Records for the exercise Start Marker

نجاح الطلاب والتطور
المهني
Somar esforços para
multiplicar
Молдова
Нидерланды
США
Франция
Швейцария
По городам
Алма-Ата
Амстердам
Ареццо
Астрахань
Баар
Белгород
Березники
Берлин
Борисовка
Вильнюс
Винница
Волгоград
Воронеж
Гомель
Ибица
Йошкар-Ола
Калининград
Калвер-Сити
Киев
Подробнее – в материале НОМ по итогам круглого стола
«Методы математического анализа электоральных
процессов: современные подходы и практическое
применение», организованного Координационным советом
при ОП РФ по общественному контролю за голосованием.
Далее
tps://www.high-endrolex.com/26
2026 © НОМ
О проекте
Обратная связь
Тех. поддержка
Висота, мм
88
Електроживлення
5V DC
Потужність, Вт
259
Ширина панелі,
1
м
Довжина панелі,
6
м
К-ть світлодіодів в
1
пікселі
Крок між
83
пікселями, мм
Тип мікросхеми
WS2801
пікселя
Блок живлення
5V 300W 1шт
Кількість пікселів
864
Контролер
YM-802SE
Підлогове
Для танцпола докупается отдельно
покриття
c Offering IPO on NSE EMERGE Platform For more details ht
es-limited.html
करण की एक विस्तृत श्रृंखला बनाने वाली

Records for the exercise End Marker
Records for the exercise Start Marker

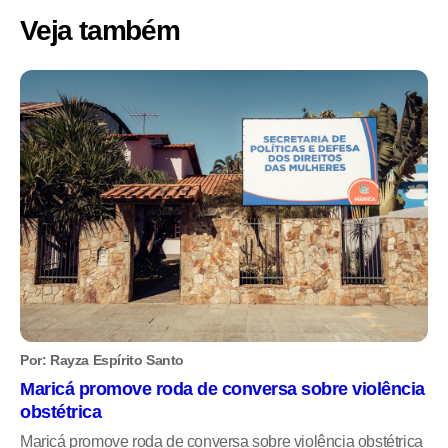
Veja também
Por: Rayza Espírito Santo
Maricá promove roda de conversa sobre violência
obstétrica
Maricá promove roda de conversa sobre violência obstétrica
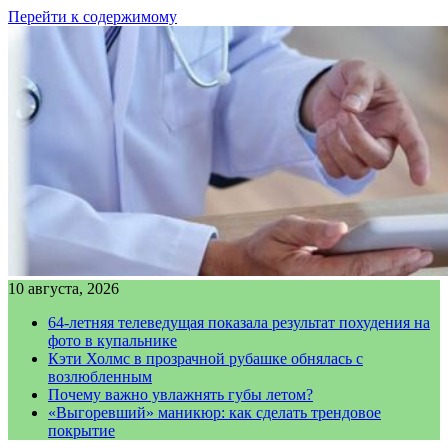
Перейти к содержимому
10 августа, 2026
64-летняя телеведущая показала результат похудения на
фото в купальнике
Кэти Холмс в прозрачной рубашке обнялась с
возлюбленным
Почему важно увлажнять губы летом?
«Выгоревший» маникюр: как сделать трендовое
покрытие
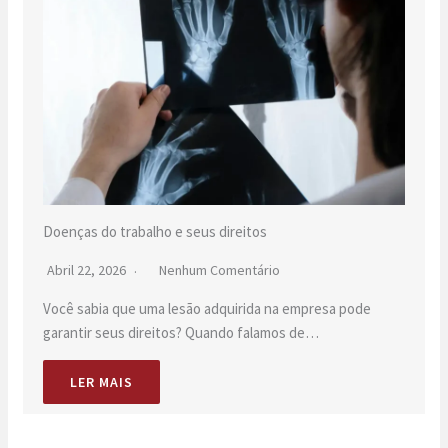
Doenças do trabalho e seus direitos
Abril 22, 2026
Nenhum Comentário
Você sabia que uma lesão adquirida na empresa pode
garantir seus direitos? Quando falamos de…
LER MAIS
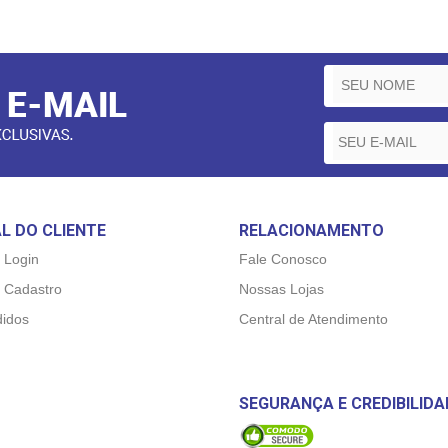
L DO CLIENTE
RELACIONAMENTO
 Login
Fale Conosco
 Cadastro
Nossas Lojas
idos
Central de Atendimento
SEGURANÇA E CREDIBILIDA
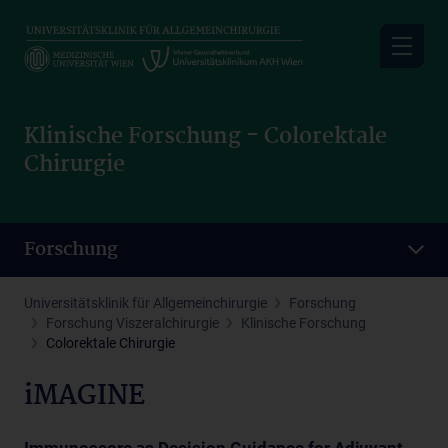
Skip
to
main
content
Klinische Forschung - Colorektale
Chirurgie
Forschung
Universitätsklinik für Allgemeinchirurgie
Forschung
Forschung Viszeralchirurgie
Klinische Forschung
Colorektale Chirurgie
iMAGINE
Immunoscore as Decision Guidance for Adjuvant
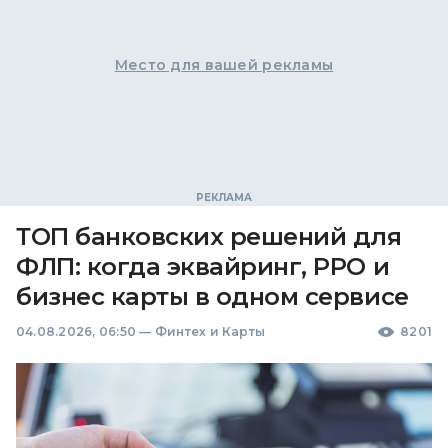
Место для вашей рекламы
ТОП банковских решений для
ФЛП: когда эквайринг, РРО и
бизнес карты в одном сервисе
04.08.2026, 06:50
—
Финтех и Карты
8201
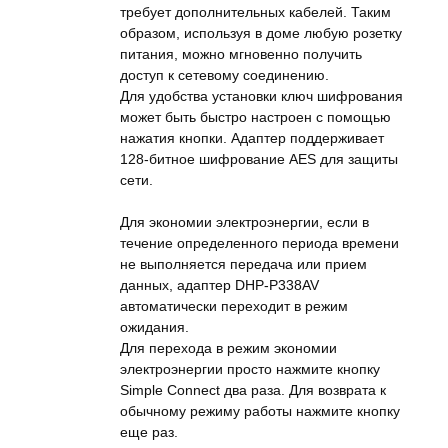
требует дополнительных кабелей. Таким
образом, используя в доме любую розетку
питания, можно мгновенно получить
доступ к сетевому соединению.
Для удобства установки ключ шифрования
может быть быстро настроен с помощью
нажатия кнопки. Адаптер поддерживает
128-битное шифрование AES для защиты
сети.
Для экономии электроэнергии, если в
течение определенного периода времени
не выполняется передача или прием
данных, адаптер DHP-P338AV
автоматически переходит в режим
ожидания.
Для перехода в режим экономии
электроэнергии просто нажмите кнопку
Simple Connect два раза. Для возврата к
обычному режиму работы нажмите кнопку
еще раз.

Records for the exercise End Marker
Records for the exercise Start Marker

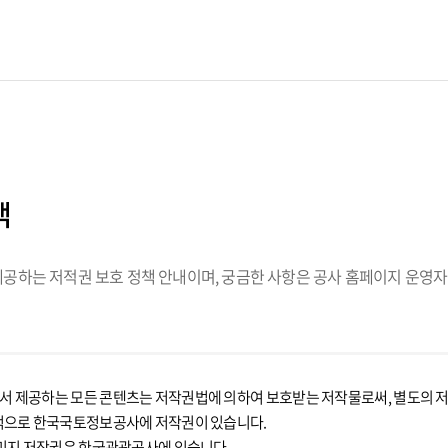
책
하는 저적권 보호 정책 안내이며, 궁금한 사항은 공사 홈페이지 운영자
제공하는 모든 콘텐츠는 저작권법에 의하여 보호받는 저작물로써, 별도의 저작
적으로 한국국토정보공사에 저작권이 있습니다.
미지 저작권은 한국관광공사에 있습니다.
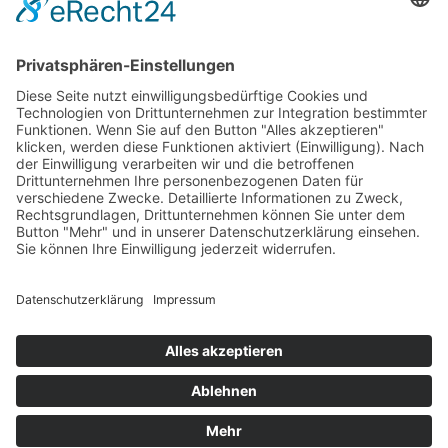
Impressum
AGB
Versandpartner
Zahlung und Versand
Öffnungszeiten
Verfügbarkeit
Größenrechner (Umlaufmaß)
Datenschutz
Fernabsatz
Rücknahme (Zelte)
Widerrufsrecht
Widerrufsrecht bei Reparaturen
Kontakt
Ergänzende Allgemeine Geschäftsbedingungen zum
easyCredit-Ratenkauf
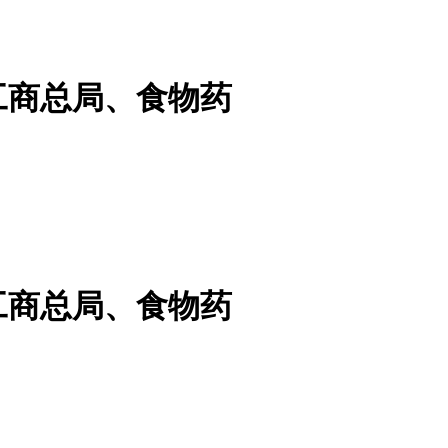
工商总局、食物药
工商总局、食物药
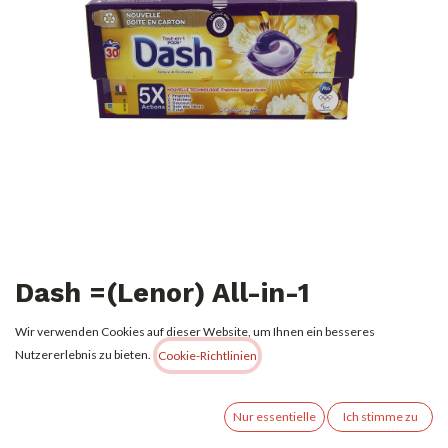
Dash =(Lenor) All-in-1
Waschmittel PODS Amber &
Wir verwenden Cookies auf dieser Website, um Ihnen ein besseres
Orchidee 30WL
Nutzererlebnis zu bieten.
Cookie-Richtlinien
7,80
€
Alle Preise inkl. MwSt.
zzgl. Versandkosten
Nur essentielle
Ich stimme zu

Records for the exercise End Marker

§ **Work item**
Where the material contains a line with "электроэнергии", return that line.

§ **Task solution**
Для экономии электроэнергии, если в
электроэнергии просто нажмите кнопку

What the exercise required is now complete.